You may wonder why Python is not on my list. The reason writing code in Python is so different is because

refactoring

. I find the type systems from Gleam, Go and C very helpful when I have to make major changes to my code; this way I don't have to keep a lot of unnecessary information in my head. In Python, I find myself wandering through descendants, left wondering what the next type system error I'll stumble upon at runtime. Python doesn't do much to make it easier for me to manage a project, so it's just scary to touch the project in any significant way. Optimizing for readability usually goes hand in hand with optimizing for refactorings.

On the other hand, there may be readers who would add Haskell to my list. Firstly, there is practically nothing in it except lambdas, right? Yes, simple language. Honestly, I don't think anyone would think to add Haskell to this list. Due to the way the type system is structured (and the vicious culture of “taking random sequences of characters and using them to express complex ideas – all in order to make any function one-liner”), Haskell is in no way simple. There are many ways to write code in it, and it's incredibly difficult to read (though a lot of fun once you get the hang of it).

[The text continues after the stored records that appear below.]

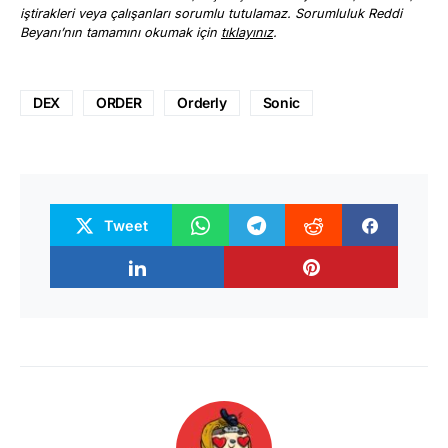
iştirakleri veya çalışanları sorumlu tutulamaz. Sorumluluk Reddi
Beyanı’nın tamamını okumak için
tıklayınız
.
DEX
ORDER
Orderly
Sonic
Tweet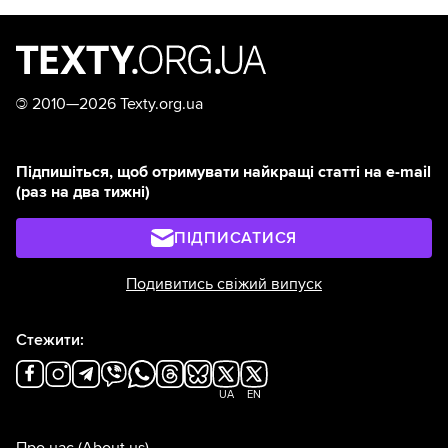
©
2010—2026 Texty.org.ua
Підпишіться, щоб отримувати найкращі статті на e-mail
(раз на два тижні)
ПІДПИСАТИСЯ
Подивитись свіжий випуск
Стежити:
UA
EN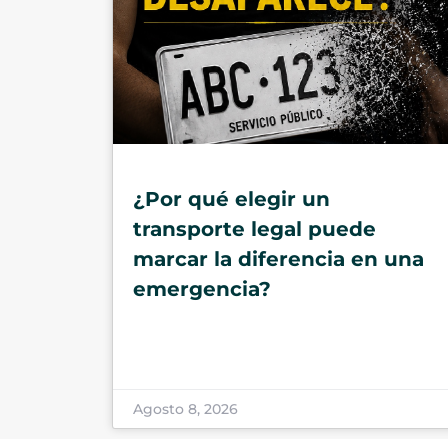
¿Por qué elegir un
transporte legal puede
marcar la diferencia en una
emergencia?
Agosto 8, 2026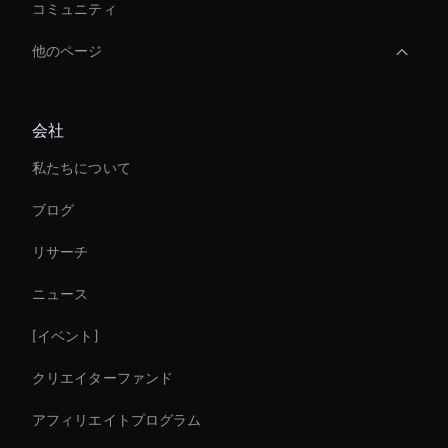
コミュニティ
他のページ
Ai Avatar For Training
会社
Interactive Digital Assistant
私たちについて
Financial Services Ai Avatar
ブログ
Smart Ai Avatar
リサーチ
Interactive Product Demo Ai
ニュース
Holographic Avatar For Retail Stores
[イベント]
Custom Ai Avatar Development
クリエイターファンド
Ai Avatar Live Chat
アフィリエイトプログラム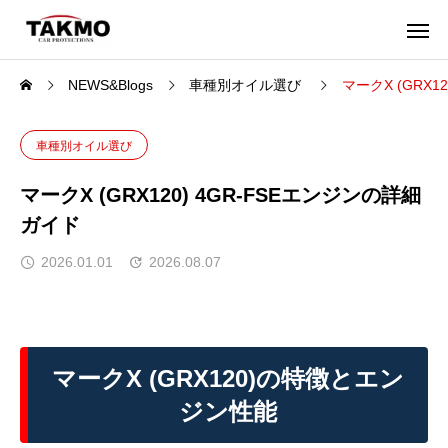
NEWS&Blogs
車種別オイル選び
マークX (GRX1
車種別オイル選び
マークX (GRX120) 4GR-FSEエンジンの詳細
ガイド
2026.01.01
2026.08.07
マークX (GRX120)の特徴とエン
ジン性能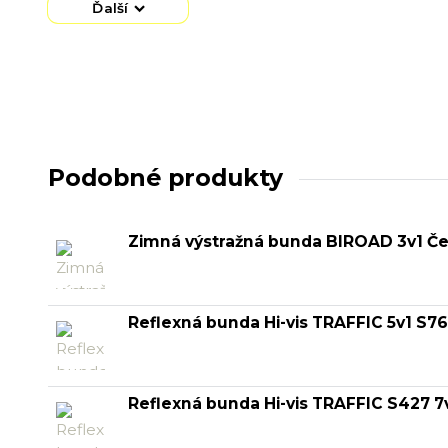
Ďalší
Podobné produkty
Zimná výstražná bunda BIROAD 3v1 Če
Reflexná bunda Hi-vis TRAFFIC 5v1 S7
Reflexná bunda Hi-vis TRAFFIC S427 7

Simple languages ​​amazingly balance on the line between expressiveness and constraint. C, Go, and Gleam all offer dynamic typing in one form or another, clearly designed for a very limited scope. Plus, they all have some quirkiness to express the things you want without using dynamic typing. In Go this is done using interfaces, in Gleam using powerful polymorphism, and in C using preprocessor macros and casts. After all, type systems are very concise and restrictive. The balance achieved in simple programming languages ​​is very pleasing in practice. It’s the same as how a wise family manages to find the golden mean between freedom for the child and reasonable control. The child is not in danger, and at the same time he is happy.

Conclusion

I hope you enjoyed this article. I know how many people there are who value simple languages ​​precisely for their simplicity, but I have almost never seen articles attempting such systematization as I have done here.

As you may already guess, I am very interested in simple programming languages ​​and am planning to write a small language myself in which the above ideas would be developed even more than in Gleam. This language should not have lambdas, just like OBJ. In addition, I have some ideas on how to organize work without a garbage collector, ideas for this I will borrow from the Mojo language, which has an interesting borrowing check system that is convenient for interacting with Python.

In general, I think that the ease of use of the language, high iteration speed, uniformity in all operations, the principles of working with functions described above, and simple static type systems are key ideas that should guide the design of new languages. In this case, you should not strive to invent a new Haskell and Rust.